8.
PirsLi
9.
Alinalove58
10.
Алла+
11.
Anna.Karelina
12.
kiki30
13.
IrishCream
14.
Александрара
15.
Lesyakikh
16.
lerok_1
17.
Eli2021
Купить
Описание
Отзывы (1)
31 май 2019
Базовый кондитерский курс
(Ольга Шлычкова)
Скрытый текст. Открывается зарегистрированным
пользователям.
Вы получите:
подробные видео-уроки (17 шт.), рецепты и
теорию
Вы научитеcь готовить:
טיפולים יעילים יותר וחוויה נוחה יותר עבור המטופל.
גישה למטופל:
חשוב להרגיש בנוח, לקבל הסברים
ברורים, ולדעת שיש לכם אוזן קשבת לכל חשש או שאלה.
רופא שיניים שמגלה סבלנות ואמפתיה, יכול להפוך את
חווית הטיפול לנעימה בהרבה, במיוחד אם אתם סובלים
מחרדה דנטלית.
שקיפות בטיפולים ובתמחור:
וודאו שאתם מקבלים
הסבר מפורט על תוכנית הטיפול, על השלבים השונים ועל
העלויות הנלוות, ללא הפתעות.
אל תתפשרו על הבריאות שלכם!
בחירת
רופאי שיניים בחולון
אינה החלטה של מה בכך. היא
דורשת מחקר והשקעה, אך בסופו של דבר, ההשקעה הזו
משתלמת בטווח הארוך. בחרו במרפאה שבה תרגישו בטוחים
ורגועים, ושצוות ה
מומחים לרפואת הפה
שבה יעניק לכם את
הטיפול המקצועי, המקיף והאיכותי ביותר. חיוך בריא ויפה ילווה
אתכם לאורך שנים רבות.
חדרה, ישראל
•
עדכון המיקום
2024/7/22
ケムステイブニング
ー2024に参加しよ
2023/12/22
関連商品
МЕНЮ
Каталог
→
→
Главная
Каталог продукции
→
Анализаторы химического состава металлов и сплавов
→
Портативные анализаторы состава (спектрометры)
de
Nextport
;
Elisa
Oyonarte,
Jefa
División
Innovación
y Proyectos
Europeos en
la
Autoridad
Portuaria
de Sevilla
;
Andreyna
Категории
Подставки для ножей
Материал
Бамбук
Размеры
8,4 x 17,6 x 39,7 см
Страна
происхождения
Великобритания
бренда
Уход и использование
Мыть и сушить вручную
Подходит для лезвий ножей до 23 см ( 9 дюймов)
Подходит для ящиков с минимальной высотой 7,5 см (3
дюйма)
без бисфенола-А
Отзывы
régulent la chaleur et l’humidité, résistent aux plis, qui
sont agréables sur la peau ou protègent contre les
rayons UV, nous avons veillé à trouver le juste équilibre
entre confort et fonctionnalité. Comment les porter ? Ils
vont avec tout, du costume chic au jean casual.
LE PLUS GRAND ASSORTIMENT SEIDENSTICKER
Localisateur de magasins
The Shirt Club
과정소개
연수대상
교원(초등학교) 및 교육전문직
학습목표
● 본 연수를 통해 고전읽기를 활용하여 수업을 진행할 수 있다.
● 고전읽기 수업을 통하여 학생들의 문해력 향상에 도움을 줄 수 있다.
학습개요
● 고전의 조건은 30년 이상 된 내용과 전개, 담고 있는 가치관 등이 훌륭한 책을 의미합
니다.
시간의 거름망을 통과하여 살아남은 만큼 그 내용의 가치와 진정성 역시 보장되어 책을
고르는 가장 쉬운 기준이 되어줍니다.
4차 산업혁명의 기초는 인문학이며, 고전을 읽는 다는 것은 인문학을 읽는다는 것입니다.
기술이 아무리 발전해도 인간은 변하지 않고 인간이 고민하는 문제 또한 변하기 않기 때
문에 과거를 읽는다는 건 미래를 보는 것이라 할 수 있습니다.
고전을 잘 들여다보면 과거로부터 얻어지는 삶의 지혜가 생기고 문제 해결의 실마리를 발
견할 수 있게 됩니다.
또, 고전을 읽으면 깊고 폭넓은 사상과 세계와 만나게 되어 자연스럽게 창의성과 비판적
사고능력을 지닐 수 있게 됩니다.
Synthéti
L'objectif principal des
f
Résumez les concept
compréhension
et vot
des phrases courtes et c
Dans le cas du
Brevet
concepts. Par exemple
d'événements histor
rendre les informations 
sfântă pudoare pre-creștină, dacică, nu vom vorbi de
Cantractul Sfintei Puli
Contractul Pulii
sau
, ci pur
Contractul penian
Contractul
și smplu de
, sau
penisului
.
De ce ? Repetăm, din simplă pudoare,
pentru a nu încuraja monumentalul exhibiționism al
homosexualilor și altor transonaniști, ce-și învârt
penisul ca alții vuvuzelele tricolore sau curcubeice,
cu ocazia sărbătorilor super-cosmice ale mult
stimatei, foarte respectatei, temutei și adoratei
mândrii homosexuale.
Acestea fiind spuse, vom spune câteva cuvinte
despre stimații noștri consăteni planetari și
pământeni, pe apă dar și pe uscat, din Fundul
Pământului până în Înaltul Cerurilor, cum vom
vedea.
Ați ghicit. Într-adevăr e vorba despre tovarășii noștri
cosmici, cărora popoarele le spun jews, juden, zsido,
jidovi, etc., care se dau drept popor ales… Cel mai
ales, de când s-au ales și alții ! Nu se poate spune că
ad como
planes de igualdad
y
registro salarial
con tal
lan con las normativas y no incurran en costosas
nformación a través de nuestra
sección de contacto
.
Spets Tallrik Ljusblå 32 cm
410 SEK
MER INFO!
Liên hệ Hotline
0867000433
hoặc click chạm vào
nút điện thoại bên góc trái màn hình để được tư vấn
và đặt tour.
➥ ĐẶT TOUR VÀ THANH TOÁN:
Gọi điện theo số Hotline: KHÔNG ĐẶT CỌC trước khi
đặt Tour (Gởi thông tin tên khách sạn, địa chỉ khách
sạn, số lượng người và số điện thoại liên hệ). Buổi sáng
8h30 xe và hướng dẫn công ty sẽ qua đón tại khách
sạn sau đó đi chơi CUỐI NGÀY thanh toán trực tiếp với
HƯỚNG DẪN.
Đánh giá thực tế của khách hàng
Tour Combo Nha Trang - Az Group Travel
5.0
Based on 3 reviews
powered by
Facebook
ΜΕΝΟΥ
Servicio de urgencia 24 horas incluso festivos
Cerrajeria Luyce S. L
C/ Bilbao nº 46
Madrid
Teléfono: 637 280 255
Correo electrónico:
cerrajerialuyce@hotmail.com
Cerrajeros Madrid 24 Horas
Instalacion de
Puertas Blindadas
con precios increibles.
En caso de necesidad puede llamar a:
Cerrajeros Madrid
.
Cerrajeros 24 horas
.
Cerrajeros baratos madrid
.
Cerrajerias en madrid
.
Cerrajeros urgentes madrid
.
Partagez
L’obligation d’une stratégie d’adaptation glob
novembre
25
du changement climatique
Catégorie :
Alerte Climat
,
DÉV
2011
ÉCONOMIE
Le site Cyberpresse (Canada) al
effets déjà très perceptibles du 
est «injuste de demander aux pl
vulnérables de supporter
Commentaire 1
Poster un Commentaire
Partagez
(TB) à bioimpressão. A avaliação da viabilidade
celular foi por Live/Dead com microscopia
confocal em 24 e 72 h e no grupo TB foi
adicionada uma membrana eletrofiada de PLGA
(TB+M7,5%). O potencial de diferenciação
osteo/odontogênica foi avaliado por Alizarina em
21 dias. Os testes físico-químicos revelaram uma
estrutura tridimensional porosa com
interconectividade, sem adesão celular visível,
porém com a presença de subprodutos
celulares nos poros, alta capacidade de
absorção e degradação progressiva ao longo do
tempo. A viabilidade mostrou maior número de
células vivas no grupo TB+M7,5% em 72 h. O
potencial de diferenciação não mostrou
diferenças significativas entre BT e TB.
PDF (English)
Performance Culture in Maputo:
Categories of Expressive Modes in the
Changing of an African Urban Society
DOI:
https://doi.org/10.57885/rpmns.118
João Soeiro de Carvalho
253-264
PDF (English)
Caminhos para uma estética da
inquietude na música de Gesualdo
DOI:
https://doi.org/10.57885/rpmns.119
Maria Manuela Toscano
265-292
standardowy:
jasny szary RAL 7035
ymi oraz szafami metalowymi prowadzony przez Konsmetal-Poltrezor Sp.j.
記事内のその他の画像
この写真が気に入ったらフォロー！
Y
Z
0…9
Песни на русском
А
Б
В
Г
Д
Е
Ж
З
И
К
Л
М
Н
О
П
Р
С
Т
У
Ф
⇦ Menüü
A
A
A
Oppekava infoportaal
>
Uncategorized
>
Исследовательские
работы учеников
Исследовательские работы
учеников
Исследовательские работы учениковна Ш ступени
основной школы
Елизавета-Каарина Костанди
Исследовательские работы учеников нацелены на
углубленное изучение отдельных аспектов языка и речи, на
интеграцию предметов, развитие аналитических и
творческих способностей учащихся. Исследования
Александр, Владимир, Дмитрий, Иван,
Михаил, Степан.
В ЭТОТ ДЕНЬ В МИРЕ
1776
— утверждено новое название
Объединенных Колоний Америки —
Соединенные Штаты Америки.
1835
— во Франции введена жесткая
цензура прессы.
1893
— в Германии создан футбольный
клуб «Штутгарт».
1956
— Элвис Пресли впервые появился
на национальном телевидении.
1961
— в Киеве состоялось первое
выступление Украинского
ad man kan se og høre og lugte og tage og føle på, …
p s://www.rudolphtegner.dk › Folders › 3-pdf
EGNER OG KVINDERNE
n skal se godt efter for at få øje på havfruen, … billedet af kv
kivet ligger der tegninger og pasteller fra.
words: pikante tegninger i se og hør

....

[Exercise requirements]: Look above for the line holding "Подходит для ящиков", then set down exactly that line and every line after it up to and including the line holding "pentru a nu", with nothing else.

[Written answer]:
Подходит для ящиков с минимальной высотой 7,5 см (3
дюйма)
без бисфенола-А
Отзывы
régulent la chaleur et l’humidité, résistent aux plis, qui
sont agréables sur la peau ou protègent contre les
rayons UV, nous avons veillé à trouver le juste équilibre
entre confort et fonctionnalité. Comment les porter ? Ils
vont avec tout, du costume chic au jean casual.
LE PLUS GRAND ASSORTIMENT SEIDENSTICKER
Localisateur de magasins
The Shirt Club
과정소개
연수대상
교원(초등학교) 및 교육전문직
학습목표
● 본 연수를 통해 고전읽기를 활용하여 수업을 진행할 수 있다.
● 고전읽기 수업을 통하여 학생들의 문해력 향상에 도움을 줄 수 있다.
학습개요
● 고전의 조건은 30년 이상 된 내용과 전개, 담고 있는 가치관 등이 훌륭한 책을 의미합
니다.
시간의 거름망을 통과하여 살아남은 만큼 그 내용의 가치와 진정성 역시 보장되어 책을
고르는 가장 쉬운 기준이 되어줍니다.
4차 산업혁명의 기초는 인문학이며, 고전을 읽는 다는 것은 인문학을 읽는다는 것입니다.
기술이 아무리 발전해도 인간은 변하지 않고 인간이 고민하는 문제 또한 변하기 않기 때
문에 과거를 읽는다는 건 미래를 보는 것이라 할 수 있습니다.
고전을 잘 들여다보면 과거로부터 얻어지는 삶의 지혜가 생기고 문제 해결의 실마리를 발
견할 수 있게 됩니다.
또, 고전을 읽으면 깊고 폭넓은 사상과 세계와 만나게 되어 자연스럽게 창의성과 비판적
사고능력을 지닐 수 있게 됩니다.
Synthéti
L'objectif principal des
f
Résumez les concept
compréhension
et vot
des phrases courtes et c
Dans le cas du
Brevet
concepts. Par exemple
d'événements histor
rendre les informations 
sfântă pudoare pre-creștină, dacică, nu vom vorbi de
Cantractul Sfintei Puli
Contractul Pulii
sau
, ci pur
Contractul penian
Contractul
și smplu de
, sau
penisului
.
De ce ? Repetăm, din simplă pudoare,
pentru a nu încuraja monumentalul exhibiționism al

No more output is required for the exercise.